Please tell me about your favourite cheese? How do you take it, are we talking crackers/biscuits, crusty bread? I need details please!
RON: There is this tasty cheddar cheese here that is my go-to. Kind of crumbly. Multiple uses, sometimes with crackers, sometimes shredded and incorporated into other dishes. It is a cheese for all purposes.
KIRSTY: Haha, you can afford cheese?!
If Trauma Party hadn’t formed on Waiheke Island but instead in a completely bizarre alternate universe, what would that world look like and what would your band be infamous for there?
KIRSTY: Ok, so my dream universe? I would need a purple sky, is that doable? I feel like Waiheke Island has a huge influence on our music, for the three of us that live here. It is very much an island of the haves and the have-nots, so that’s always going to breed an underbelly of rebellion. But also we have the beauty, and the artistic community. Swimming in the pristine ocean before band practice or after sound check, surrounded by nature out at our practice space, and only a quick ferry ride to the booming music scene of Auckland, Tāmaki Makaurau.

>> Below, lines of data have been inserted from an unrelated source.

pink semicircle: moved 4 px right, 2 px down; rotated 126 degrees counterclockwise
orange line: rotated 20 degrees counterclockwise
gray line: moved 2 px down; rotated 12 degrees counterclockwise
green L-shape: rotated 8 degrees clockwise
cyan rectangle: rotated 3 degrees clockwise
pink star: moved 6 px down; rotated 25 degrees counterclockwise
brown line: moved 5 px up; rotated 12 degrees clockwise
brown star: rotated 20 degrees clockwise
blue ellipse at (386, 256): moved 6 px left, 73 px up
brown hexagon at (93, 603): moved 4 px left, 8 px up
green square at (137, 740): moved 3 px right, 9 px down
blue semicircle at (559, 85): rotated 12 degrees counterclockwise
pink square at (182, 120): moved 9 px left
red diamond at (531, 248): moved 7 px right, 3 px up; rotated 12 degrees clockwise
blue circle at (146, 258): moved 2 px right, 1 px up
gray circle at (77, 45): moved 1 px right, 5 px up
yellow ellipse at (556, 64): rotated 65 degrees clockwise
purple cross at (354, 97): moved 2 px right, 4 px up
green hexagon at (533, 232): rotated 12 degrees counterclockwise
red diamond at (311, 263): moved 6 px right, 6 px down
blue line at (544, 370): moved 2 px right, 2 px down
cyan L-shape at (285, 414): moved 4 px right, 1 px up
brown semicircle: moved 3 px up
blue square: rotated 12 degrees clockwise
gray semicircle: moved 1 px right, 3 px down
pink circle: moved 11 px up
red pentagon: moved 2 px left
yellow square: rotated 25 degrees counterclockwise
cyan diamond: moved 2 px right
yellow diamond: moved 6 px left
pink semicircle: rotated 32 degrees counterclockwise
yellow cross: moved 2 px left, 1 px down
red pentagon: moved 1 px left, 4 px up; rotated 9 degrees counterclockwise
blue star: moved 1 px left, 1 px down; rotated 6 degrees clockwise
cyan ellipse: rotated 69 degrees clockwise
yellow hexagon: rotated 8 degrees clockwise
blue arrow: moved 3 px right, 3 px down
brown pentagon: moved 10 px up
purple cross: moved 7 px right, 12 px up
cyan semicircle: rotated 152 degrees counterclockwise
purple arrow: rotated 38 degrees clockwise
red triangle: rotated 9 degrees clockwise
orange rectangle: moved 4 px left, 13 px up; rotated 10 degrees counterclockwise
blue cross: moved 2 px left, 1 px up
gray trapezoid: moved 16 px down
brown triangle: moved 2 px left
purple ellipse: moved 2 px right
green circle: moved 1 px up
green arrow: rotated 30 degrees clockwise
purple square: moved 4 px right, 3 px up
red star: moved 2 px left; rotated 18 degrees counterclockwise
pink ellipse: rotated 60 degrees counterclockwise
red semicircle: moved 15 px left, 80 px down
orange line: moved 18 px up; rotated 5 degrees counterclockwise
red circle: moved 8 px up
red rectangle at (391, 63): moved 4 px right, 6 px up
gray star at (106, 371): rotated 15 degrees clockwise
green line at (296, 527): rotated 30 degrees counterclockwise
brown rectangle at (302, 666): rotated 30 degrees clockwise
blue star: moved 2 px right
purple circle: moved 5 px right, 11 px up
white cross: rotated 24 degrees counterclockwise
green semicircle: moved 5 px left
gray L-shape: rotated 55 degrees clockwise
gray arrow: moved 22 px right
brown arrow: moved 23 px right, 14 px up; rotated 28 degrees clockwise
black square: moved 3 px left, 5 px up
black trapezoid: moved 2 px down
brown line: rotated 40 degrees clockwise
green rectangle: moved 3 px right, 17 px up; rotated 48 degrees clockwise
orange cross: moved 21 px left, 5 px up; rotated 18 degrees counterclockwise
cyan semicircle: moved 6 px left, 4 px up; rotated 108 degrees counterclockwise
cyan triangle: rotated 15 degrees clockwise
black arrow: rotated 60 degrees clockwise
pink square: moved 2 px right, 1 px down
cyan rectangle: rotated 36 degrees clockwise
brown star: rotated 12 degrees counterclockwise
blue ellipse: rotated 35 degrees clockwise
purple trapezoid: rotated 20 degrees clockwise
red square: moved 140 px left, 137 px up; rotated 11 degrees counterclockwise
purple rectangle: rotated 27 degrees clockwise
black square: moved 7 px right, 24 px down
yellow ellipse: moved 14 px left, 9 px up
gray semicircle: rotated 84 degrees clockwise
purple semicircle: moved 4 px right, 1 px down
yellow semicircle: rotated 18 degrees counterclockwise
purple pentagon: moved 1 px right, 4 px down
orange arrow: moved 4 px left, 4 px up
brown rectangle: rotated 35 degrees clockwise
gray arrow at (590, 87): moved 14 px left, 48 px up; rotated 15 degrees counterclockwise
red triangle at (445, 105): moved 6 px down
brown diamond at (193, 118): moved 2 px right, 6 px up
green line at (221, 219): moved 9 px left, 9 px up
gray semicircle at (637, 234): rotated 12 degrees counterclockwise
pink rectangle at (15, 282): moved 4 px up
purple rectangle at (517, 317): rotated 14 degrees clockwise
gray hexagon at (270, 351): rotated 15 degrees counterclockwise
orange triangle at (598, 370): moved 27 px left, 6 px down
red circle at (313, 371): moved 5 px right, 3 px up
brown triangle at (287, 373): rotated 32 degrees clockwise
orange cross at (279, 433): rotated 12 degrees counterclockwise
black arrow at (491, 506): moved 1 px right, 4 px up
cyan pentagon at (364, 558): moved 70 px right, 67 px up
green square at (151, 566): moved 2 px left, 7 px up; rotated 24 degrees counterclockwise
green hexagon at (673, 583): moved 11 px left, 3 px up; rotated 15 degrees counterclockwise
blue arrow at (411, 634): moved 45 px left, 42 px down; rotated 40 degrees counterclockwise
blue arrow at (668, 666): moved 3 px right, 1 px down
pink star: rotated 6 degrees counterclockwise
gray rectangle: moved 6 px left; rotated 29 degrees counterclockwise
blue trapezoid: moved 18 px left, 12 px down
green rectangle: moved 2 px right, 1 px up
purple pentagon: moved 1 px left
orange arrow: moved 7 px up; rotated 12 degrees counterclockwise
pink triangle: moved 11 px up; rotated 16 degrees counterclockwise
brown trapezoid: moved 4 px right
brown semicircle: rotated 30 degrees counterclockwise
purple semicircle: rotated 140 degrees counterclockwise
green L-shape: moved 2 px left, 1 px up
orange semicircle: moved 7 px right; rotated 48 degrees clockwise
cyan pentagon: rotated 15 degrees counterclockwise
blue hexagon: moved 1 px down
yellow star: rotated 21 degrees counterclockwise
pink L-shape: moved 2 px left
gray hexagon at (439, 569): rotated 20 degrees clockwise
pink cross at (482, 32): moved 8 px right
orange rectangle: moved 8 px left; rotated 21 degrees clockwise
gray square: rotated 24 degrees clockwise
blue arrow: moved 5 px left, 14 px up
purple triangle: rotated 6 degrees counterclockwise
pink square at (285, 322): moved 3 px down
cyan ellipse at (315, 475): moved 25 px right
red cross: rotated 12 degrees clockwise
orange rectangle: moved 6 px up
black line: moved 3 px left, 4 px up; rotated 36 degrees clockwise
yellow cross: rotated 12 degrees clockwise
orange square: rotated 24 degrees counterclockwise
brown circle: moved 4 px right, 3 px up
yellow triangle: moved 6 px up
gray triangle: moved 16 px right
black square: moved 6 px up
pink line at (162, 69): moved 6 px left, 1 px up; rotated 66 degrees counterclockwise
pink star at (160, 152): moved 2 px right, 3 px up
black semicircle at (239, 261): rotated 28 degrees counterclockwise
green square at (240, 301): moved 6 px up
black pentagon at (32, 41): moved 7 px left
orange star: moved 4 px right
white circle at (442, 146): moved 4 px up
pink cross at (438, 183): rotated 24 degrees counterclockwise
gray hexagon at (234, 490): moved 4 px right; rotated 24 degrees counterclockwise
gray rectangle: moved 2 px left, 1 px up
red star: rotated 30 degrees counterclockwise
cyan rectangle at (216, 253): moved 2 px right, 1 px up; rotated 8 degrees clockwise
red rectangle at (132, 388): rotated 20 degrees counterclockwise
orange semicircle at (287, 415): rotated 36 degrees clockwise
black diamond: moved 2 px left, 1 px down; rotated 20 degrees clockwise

I feel like in an alternate universe, if there are humans, there will always be a need for Trauma Party, a need to celebrate, get wild, fight back. Perhaps we would be infamous for writing songs about our dreams. Dreams of a bizarre alternate universe, with a funny little island, where we live surrounded by clear blue water, and make music in a big old Woolshed.
Finally, would you rather live with a singing gorilla or a dog that can clean?
RON: I’ll take the dog that can clean, because I hate cleaning and my autism prefers silence. So that gorilla wouldn’t work for me.